# [Work to complete]
Reproduce precisely the lines of the listing below, starting with the line that contains "1.2 - тип манжеты" and stopping after the line that contains "Мы используем файлы cooki"; include nothing else.
START Data extract
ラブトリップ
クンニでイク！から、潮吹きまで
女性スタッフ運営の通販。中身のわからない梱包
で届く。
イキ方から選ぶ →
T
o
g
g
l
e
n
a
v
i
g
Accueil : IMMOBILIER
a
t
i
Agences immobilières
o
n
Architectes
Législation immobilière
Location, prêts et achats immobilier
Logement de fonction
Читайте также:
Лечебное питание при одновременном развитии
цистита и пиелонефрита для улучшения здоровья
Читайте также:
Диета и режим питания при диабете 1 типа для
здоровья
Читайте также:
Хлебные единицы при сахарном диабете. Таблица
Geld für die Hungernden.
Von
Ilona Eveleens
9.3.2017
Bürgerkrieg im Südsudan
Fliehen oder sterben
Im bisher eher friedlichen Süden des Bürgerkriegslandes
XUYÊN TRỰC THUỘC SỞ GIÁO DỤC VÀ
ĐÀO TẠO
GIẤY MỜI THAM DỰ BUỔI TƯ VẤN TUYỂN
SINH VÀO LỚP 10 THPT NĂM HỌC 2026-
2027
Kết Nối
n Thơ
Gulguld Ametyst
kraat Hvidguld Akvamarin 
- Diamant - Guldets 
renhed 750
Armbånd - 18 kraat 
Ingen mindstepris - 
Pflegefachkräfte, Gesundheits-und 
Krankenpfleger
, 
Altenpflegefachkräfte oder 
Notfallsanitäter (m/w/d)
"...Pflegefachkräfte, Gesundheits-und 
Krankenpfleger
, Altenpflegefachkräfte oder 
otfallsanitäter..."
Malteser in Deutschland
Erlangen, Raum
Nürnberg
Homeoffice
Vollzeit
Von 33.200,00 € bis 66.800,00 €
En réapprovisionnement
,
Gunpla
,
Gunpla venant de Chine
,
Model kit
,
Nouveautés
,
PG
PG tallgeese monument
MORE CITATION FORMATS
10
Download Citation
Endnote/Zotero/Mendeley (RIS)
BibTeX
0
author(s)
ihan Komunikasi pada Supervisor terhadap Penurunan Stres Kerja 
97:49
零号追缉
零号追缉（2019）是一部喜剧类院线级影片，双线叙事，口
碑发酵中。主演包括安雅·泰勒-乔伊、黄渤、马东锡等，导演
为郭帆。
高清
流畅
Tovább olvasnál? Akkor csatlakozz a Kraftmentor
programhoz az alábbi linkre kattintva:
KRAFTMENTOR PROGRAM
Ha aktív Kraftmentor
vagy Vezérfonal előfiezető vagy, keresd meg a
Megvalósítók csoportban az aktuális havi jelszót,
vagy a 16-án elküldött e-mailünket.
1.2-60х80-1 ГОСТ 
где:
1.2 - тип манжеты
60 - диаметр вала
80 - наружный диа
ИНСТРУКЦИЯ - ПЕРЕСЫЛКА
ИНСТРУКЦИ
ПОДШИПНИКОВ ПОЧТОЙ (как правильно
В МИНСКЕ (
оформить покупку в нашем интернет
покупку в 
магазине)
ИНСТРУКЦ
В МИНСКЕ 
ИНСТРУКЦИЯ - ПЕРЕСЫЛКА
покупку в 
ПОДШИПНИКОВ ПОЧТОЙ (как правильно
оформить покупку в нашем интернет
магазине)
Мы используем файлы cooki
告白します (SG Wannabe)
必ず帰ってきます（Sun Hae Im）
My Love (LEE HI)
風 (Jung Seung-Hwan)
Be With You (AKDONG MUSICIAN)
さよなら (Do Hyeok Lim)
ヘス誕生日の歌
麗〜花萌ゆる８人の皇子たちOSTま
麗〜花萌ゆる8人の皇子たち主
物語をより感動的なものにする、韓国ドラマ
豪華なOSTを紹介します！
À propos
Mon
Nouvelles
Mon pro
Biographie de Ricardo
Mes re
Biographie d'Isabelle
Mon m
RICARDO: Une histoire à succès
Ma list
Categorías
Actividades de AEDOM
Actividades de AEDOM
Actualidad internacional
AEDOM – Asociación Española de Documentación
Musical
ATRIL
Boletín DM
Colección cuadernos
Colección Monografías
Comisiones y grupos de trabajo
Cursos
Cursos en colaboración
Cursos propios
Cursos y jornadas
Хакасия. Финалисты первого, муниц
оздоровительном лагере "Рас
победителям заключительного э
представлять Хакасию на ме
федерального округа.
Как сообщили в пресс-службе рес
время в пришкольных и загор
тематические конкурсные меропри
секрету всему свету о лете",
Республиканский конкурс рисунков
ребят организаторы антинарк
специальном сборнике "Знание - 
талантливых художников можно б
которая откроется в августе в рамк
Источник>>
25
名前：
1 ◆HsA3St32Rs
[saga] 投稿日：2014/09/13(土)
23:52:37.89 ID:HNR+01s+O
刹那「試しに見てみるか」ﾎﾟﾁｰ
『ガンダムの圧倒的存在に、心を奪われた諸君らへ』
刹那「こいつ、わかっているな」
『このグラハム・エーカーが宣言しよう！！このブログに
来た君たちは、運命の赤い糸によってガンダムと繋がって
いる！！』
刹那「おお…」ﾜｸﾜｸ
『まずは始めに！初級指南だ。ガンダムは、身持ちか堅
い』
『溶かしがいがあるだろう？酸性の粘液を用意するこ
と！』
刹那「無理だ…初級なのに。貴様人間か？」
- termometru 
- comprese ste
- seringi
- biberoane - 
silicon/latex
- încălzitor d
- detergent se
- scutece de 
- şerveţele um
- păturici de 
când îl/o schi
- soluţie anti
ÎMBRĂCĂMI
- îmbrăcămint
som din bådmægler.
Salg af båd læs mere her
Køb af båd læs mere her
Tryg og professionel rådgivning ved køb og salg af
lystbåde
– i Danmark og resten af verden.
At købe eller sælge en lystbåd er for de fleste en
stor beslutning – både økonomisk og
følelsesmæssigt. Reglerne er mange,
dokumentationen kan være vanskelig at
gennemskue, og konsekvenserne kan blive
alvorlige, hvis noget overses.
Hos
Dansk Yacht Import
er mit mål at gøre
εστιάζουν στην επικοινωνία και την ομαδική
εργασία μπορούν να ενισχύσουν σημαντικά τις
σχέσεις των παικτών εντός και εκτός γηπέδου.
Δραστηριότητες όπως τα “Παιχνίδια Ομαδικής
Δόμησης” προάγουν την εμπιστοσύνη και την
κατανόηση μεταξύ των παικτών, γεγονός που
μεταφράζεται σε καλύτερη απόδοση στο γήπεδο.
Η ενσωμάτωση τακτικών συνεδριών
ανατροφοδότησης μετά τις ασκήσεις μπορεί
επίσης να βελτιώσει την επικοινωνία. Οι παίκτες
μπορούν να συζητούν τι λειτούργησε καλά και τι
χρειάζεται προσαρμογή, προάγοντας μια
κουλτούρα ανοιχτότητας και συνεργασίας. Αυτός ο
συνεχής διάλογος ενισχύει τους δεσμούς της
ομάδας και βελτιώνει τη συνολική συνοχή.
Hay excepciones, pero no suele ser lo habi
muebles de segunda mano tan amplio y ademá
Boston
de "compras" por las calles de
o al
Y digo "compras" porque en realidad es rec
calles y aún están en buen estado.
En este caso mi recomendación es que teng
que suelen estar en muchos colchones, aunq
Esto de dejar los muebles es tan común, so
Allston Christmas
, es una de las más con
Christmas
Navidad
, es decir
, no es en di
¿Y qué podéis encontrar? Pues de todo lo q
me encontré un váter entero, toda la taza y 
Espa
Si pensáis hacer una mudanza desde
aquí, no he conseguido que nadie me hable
END Data extract
# [Answer section]
1.2 - тип манжеты
60 - диаметр вала
80 - наружный диа
ИНСТРУКЦИЯ - ПЕРЕСЫЛКА
ИНСТРУКЦИ
ПОДШИПНИКОВ ПОЧТОЙ (как правильно
В МИНСКЕ (
оформить покупку в нашем интернет
покупку в 
магазине)
ИНСТРУКЦ
В МИНСКЕ 
ИНСТРУКЦИЯ - ПЕРЕСЫЛКА
покупку в 
ПОДШИПНИКОВ ПОЧТОЙ (как правильно
оформить покупку в нашем интернет
магазине)
Мы используем файлы cooki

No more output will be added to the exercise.